_What the task requires_. Go through the material under this sentence. Return every line holding "years".
+--
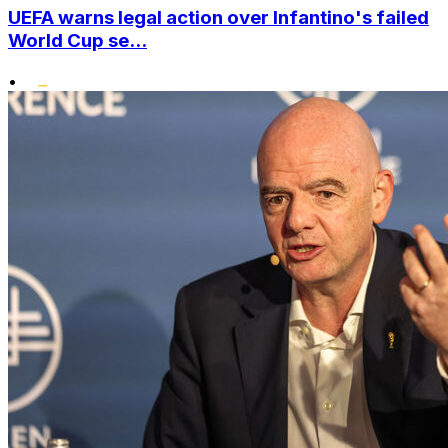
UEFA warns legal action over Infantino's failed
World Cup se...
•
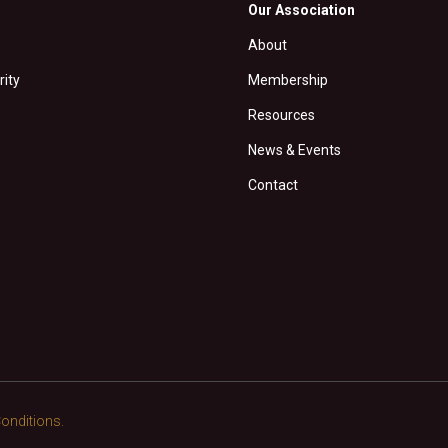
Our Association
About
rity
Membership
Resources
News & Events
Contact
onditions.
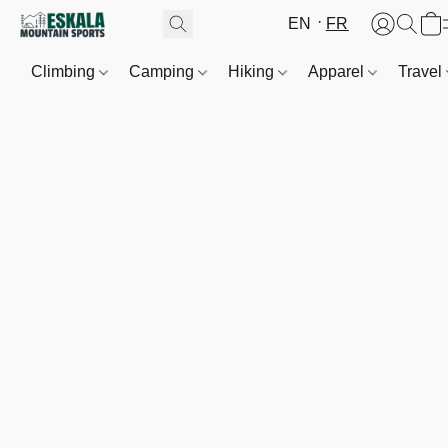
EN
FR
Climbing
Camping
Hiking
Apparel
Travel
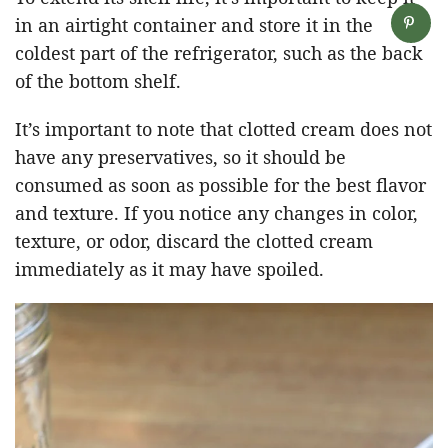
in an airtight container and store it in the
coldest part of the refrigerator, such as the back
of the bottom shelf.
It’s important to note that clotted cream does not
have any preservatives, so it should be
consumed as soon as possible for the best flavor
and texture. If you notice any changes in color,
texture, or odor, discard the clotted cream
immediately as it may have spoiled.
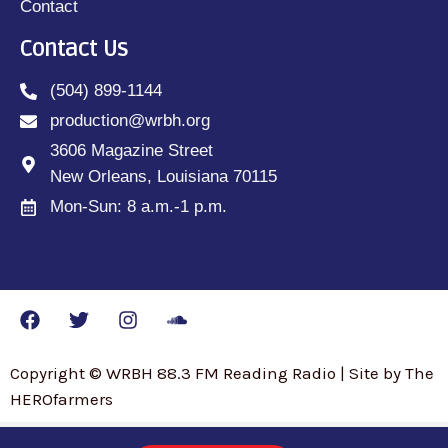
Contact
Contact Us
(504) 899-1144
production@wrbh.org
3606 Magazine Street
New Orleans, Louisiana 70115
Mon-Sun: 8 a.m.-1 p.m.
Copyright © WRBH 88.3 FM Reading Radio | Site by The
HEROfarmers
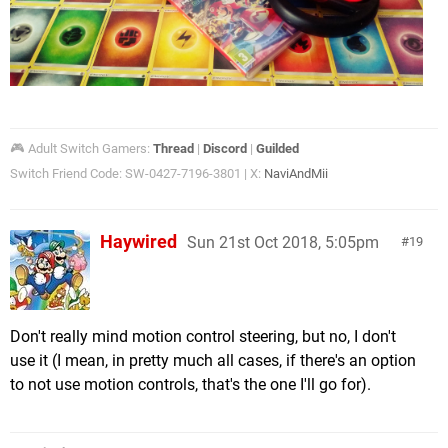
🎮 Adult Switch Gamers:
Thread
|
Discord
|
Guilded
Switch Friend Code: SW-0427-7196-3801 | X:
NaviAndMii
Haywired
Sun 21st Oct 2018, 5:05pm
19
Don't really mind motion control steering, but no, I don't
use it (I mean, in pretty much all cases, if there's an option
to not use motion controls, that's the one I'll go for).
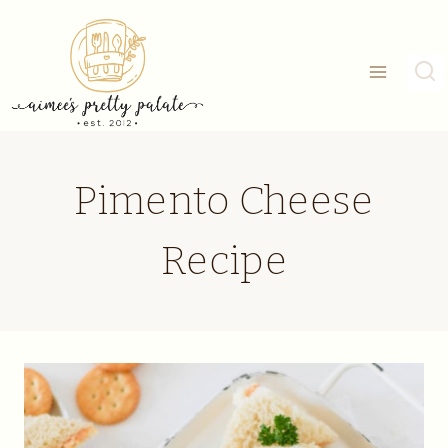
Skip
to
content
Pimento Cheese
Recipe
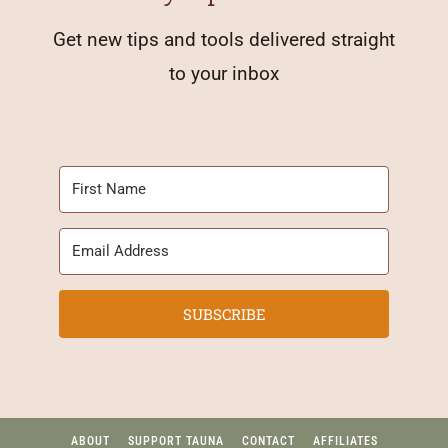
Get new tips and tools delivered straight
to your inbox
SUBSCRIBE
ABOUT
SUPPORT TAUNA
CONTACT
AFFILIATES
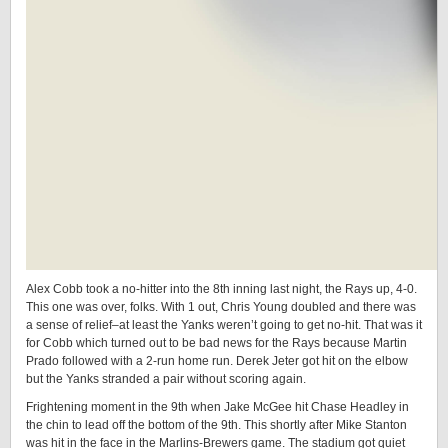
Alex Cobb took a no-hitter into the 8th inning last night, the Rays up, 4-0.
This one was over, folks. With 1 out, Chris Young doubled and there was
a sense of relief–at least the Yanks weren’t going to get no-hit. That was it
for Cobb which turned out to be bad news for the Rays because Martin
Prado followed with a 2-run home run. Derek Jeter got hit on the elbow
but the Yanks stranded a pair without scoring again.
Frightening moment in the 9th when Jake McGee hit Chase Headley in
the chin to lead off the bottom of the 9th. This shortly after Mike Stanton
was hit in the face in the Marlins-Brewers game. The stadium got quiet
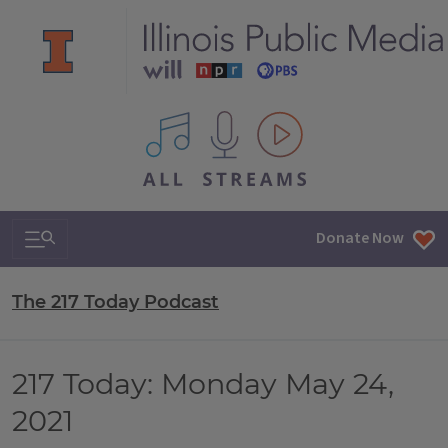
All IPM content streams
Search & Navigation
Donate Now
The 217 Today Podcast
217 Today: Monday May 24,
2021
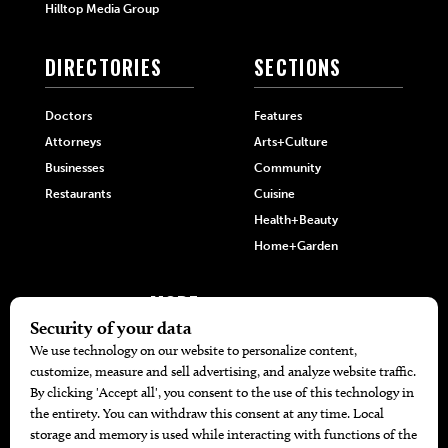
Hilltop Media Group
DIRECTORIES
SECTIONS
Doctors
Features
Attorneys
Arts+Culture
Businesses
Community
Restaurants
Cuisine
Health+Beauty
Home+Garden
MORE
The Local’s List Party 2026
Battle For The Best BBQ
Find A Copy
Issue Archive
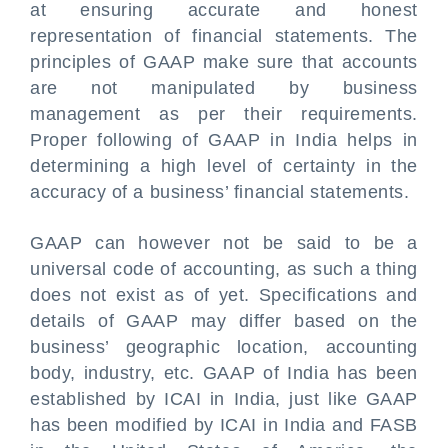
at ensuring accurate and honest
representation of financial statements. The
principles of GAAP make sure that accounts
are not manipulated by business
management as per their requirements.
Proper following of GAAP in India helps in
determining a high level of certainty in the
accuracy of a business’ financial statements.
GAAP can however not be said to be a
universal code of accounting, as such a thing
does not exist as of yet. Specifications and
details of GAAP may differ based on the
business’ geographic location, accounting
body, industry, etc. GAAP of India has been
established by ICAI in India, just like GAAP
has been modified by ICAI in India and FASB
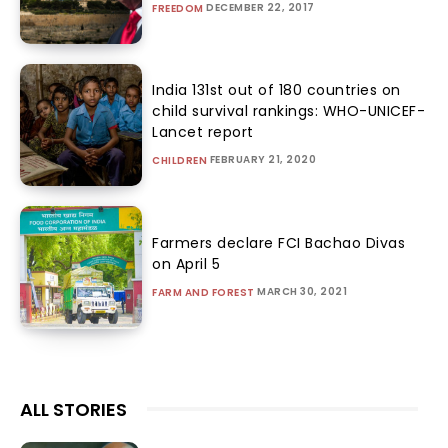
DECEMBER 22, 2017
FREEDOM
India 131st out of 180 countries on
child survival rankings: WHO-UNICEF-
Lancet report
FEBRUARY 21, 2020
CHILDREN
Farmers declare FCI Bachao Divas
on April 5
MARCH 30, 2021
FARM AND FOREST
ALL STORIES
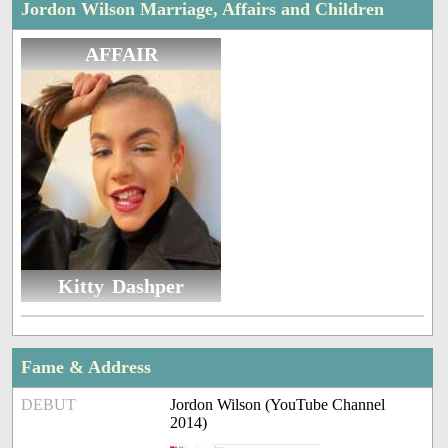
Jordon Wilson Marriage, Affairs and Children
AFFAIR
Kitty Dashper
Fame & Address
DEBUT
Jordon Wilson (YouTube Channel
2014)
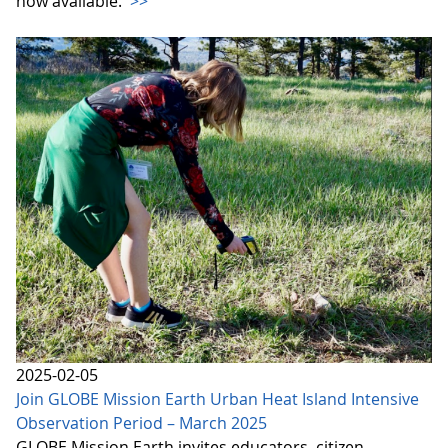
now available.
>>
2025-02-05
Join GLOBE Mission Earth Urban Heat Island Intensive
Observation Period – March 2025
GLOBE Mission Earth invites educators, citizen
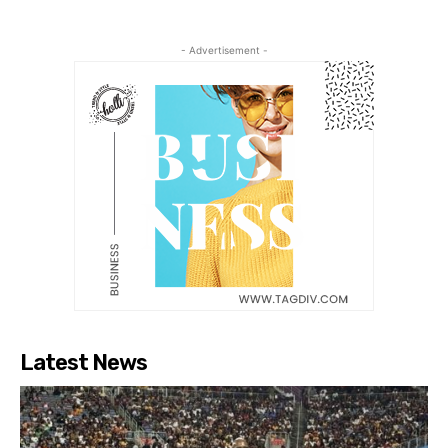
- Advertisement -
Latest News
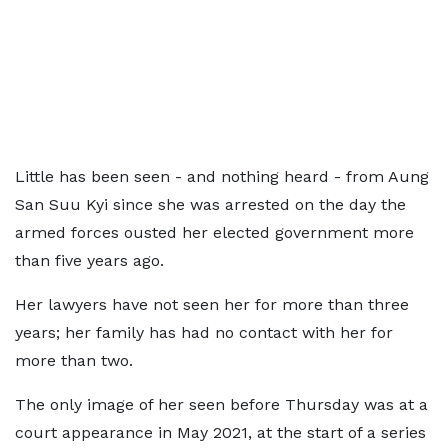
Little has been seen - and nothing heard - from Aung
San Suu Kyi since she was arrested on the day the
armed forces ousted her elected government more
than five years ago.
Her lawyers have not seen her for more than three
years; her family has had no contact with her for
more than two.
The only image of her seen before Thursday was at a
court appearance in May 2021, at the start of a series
+--
_Solved problem_.
than five years ago.
years; her family has had no contact with her for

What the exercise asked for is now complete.